WHAT YOU HAVE TO DO
Because the copy must hold no pictures, return the data below with all of its words intact.

Stored data entries
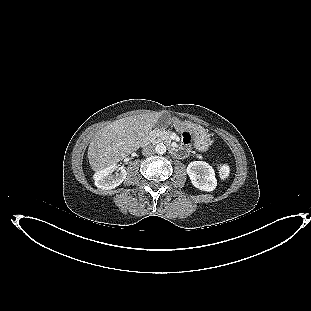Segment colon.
Returning a JSON list of instances; mask_svg holds the SVG:
<instances>
[{"label": "colon", "instance_id": "colon-1", "mask_svg": "<svg viewBox=\"0 0 311 311\" xmlns=\"http://www.w3.org/2000/svg\"><path fill=\"white\" fill-rule=\"evenodd\" d=\"M189 139V136H186V140ZM230 174V169L226 164H221L218 167V175L220 179L224 180L226 179Z\"/></svg>", "mask_w": 311, "mask_h": 311}]
</instances>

COMPLETED EXERCISE
Segment colon.
Returning a JSON list of instances; mask_svg holds the SVG:
<instances>
[{"label": "colon", "instance_id": "colon-1", "mask_svg": "<svg viewBox=\"0 0 311 311\" xmlns=\"http://www.w3.org/2000/svg\"><path fill=\"white\" fill-rule=\"evenodd\" d=\"M189 139V136H186V140ZM230 174V169L226 164H221L218 167V175L220 179L224 180L226 179Z\"/></svg>", "mask_w": 311, "mask_h": 311}]
</instances>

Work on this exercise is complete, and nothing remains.